Available records
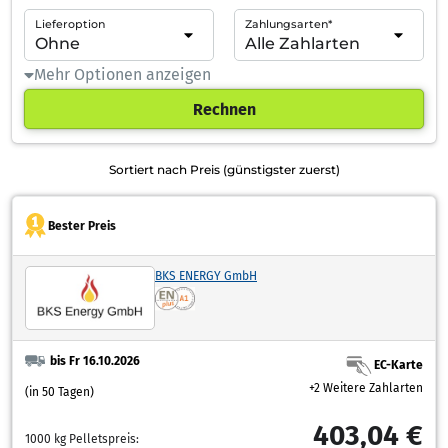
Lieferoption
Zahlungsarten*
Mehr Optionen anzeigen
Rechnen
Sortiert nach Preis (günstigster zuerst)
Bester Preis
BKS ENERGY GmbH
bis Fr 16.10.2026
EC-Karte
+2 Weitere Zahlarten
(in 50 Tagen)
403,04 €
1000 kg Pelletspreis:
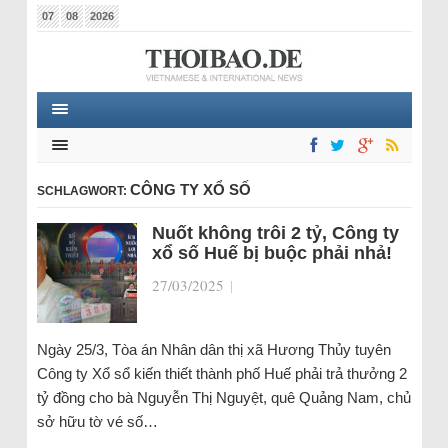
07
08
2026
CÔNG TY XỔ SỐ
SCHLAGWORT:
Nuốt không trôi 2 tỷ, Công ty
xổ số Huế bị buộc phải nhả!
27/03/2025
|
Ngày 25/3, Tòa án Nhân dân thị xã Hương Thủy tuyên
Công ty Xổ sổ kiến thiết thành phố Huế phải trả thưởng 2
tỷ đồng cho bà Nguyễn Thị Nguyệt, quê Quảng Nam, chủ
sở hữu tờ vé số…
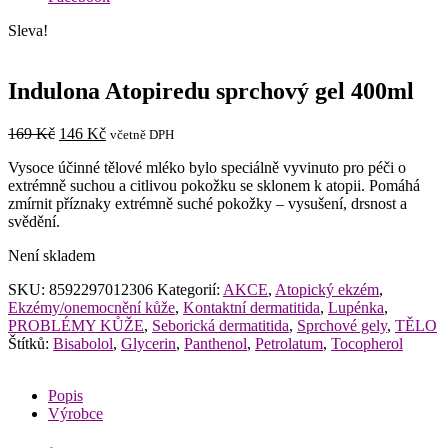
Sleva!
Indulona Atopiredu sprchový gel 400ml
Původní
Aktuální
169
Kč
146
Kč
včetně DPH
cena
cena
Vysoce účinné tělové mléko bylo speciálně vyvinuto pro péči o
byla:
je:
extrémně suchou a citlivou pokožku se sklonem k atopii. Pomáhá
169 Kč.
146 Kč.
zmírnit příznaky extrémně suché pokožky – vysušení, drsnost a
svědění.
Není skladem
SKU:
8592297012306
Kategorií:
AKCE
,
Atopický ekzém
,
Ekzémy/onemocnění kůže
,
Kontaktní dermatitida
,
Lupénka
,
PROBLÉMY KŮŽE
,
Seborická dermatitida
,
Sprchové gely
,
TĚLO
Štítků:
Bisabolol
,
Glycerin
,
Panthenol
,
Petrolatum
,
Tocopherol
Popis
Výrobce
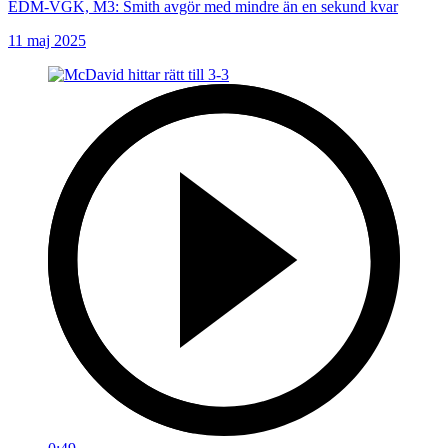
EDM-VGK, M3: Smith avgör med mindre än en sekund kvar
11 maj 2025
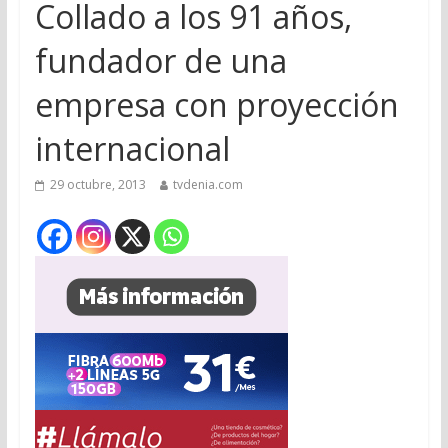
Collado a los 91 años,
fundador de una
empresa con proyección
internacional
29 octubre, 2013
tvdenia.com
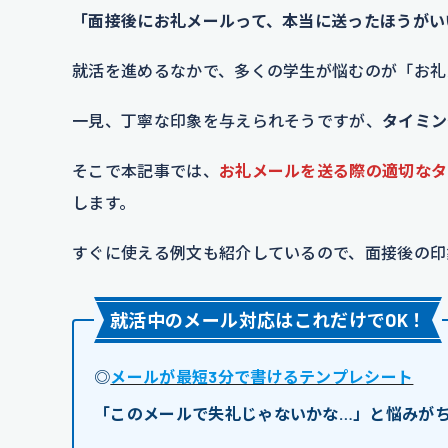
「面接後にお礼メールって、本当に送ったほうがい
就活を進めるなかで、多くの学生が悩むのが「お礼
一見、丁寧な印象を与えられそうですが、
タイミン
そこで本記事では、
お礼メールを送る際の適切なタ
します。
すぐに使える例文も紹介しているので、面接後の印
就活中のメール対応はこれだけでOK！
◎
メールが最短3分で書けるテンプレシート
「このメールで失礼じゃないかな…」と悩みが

---

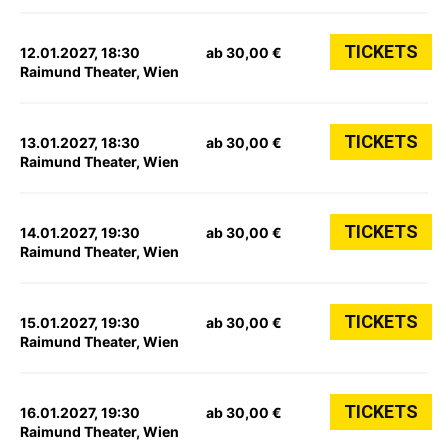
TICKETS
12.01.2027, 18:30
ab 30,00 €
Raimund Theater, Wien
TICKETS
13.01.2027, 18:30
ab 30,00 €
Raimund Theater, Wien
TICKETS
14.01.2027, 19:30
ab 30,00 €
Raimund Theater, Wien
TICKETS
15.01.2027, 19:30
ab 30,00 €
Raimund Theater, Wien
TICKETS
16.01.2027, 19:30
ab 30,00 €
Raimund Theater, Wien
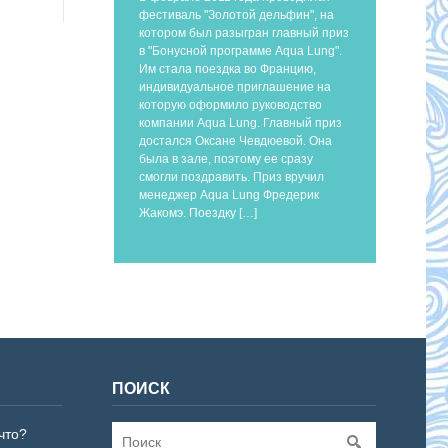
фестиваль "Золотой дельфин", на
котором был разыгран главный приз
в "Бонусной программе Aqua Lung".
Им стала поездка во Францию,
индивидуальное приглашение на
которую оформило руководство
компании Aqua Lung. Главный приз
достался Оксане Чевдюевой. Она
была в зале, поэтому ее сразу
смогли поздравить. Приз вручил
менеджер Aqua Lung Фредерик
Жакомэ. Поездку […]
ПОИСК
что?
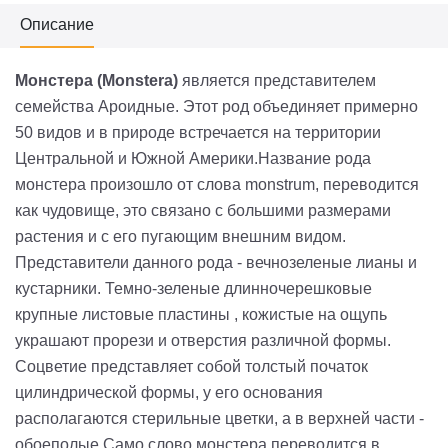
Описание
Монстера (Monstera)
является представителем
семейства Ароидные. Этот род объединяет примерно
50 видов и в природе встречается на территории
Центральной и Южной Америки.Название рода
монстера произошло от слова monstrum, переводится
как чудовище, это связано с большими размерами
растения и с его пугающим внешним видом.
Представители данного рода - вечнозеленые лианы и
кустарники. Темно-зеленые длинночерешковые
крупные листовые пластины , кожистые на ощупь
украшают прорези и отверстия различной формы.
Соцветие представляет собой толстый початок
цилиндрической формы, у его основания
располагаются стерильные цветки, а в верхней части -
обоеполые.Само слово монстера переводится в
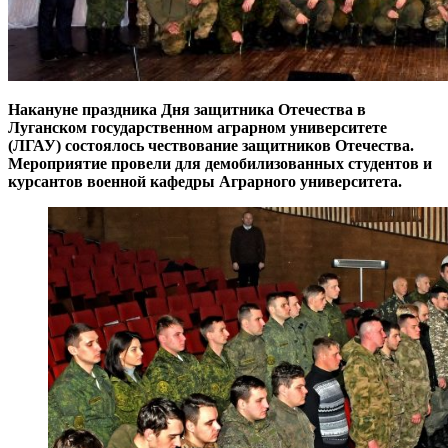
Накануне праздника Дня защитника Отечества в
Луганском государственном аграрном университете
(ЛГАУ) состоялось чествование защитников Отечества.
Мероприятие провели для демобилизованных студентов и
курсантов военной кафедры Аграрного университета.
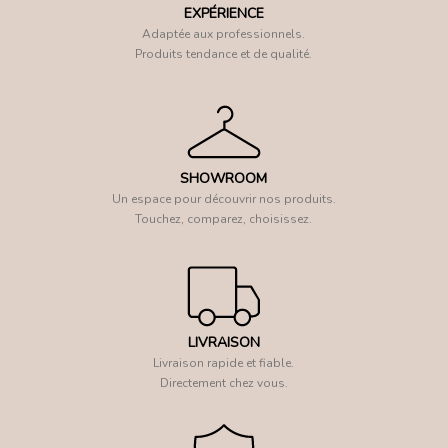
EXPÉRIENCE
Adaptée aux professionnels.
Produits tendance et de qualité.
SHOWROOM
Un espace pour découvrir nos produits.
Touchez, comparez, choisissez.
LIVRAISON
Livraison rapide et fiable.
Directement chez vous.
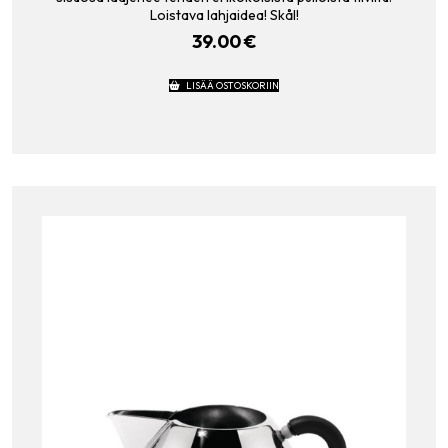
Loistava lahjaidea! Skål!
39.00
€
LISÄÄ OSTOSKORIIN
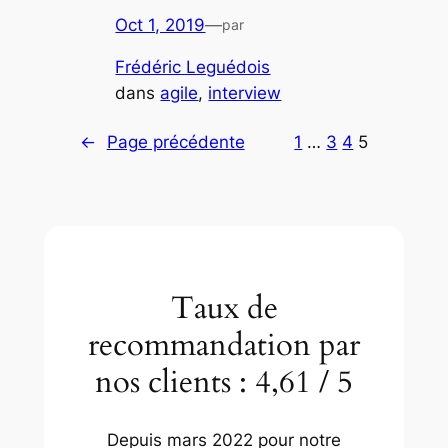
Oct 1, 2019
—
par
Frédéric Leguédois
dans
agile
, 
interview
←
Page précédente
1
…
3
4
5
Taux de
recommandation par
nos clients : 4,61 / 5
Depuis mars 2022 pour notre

--

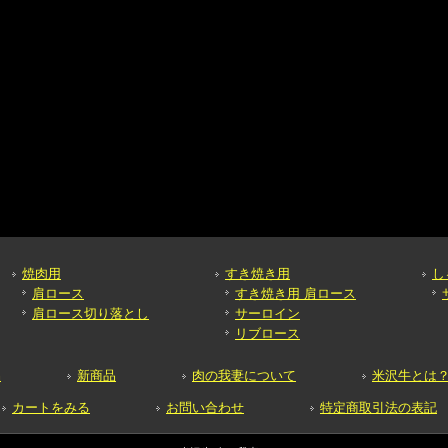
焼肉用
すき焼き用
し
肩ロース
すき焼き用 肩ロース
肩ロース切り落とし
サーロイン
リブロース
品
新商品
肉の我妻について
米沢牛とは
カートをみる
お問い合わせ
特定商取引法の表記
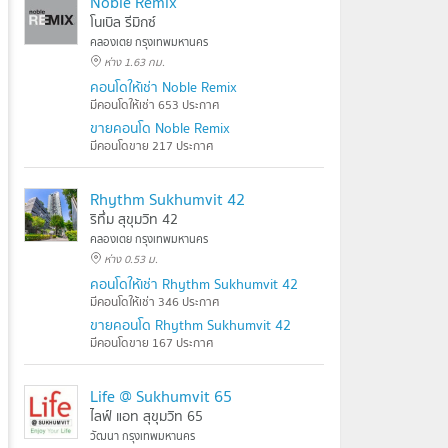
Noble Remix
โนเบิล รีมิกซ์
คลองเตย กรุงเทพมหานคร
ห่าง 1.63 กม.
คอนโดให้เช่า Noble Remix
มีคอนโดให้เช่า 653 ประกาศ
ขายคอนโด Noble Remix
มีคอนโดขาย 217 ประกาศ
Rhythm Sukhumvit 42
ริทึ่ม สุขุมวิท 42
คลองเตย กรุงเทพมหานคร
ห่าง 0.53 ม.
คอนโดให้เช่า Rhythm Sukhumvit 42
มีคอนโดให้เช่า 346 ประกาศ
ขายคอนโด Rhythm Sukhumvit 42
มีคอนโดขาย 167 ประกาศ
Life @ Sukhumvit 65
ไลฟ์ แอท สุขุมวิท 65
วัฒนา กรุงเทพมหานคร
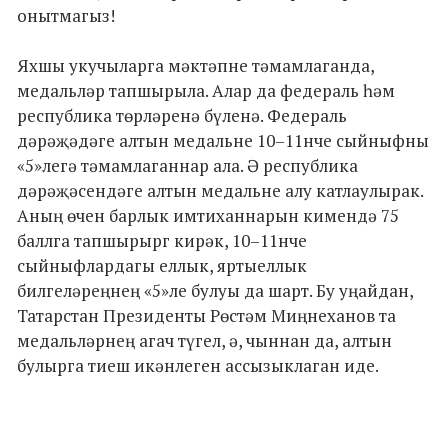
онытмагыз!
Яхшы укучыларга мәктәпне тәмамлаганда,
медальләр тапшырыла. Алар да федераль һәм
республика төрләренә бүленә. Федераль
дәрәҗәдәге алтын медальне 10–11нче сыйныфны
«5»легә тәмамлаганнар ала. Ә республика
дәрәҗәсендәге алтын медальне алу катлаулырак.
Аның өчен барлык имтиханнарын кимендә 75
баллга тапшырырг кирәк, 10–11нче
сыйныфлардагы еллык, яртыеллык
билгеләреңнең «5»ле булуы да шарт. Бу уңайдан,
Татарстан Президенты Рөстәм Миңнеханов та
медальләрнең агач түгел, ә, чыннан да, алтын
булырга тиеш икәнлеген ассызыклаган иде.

Exercise instructions
Return exactly the lines of the material above, starting at the line containing "Lieferoption" and finishing at the line containing "tỷ đồng cho", without any pictures.

Response to this exercise
Lieferoption
Zahlungsarten*
Mehr Optionen anzeigen
Rechnen
Sortiert nach Preis (günstigster zuerst)
Bester Preis
BKS ENERGY GmbH
bis Fr 16.10.2026
EC-Karte
+2 Weitere Zahlarten
(in 50 Tagen)
403,04 €
1000 kg Pelletspreis:
07
08
2026
CÔNG TY XỔ SỐ
SCHLAGWORT:
Nuốt không trôi 2 tỷ, Công ty
xổ số Huế bị buộc phải nhả!
27/03/2025
|
Ngày 25/3, Tòa án Nhân dân thị xã Hương Thủy tuyên
Công ty Xổ sổ kiến thiết thành phố Huế phải trả thưởng 2
tỷ đồng cho bà Nguyễn Thị Nguyệt, quê Quảng Nam, chủ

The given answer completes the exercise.